The entire arbitration and appeals process is broken.
First, the NHL has complete license to take as long as it wants to schedule appeals. The CBA includes no provisions for due process, so the commissioner can take as long as he/she wants to schedule the appeal hearing, and then as long as he/she wants to issue a ruling after hearing the appeal. It's designed to stretch the appeal so long that the team loses the player regardless of what the final ruling happens to be, in the end. The player may get his money back, but the team still loses the player indefinitely.
As far as the stages go, the first appeal has to go to the commissioner... who has absolutely no reason to ever go against his own office's DoPS. So why have this appeal at all? The reason is clearly to stretch this out. The only thing that this stage of the appeals process does is delay the inevitable appeal to the impartial third-party arbitrator. Which brings us to...

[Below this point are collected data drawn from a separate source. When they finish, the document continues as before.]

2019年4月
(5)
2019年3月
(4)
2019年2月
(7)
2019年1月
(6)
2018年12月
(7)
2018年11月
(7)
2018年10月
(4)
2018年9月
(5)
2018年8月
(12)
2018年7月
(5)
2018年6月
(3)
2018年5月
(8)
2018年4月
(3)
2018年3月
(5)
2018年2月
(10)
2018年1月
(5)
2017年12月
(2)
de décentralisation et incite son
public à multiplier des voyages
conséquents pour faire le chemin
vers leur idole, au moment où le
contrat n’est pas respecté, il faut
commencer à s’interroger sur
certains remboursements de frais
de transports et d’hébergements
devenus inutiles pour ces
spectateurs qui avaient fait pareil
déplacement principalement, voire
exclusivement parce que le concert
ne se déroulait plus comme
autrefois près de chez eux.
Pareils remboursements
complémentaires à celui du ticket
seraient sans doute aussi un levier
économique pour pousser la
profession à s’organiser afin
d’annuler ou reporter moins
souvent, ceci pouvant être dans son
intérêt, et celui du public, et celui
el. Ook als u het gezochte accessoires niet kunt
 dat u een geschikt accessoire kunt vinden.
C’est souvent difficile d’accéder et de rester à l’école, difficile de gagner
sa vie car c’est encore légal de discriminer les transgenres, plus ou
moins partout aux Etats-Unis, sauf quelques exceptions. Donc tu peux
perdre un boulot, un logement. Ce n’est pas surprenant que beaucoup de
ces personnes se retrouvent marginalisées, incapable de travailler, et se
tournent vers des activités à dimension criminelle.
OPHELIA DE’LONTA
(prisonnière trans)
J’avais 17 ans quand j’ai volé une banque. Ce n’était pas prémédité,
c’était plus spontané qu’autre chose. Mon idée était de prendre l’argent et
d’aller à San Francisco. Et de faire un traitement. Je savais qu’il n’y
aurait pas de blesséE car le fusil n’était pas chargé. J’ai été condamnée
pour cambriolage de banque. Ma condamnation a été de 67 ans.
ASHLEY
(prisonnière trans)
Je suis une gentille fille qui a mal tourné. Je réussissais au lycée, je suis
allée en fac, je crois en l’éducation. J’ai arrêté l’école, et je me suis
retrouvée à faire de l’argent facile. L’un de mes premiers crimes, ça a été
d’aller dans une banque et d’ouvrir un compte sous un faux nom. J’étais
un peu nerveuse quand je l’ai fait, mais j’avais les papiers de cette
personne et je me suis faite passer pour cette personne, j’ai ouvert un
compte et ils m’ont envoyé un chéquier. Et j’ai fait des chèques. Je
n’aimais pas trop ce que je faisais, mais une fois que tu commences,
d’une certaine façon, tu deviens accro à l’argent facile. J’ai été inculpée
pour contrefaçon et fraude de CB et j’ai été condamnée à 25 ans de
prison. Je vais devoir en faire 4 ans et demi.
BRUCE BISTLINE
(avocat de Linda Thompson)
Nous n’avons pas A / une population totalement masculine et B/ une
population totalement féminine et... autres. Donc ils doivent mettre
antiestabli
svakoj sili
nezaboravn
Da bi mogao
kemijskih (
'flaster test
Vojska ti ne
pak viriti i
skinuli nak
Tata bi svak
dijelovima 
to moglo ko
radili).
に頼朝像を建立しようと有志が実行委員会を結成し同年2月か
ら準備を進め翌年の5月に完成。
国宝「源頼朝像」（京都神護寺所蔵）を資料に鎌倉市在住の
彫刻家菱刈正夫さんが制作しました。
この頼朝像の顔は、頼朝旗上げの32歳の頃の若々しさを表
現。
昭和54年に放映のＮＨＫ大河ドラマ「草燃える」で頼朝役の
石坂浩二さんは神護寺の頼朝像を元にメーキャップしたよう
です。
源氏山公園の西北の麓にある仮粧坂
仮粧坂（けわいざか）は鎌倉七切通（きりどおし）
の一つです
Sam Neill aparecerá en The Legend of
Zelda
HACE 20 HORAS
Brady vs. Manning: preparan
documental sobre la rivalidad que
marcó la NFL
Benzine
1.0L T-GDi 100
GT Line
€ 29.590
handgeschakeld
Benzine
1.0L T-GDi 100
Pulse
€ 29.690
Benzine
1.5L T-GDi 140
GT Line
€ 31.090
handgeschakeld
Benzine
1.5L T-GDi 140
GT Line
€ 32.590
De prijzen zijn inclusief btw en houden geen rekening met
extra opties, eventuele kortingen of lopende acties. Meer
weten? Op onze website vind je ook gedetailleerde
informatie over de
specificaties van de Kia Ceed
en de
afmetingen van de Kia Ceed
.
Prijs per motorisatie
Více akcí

The NHL exclusively selects and hires and fires arbitrators. The NHLPA has no input whatsoever. This is unlike, say, jury selection for a trial. Where's the incentives structure there for arbitrator to rule in favor of the player? Arbitrators make good money for little work, but the strings are there.
This guy in place at present is a dead man walking, as he's already ticked off the league for reducing Watson's suspension. The NHL is going to fire him. Why? Did he fail in his job performance? Well sort of, in the eyes of the NHL office. He had the audacity to rule against them.
Either have a genuine appeals process or don't have one at all. This fig leaf system is just going to piss people off. The NHLPA is going to need to address appeals next go round. Fortunately, it's not going to be long before those talks begin.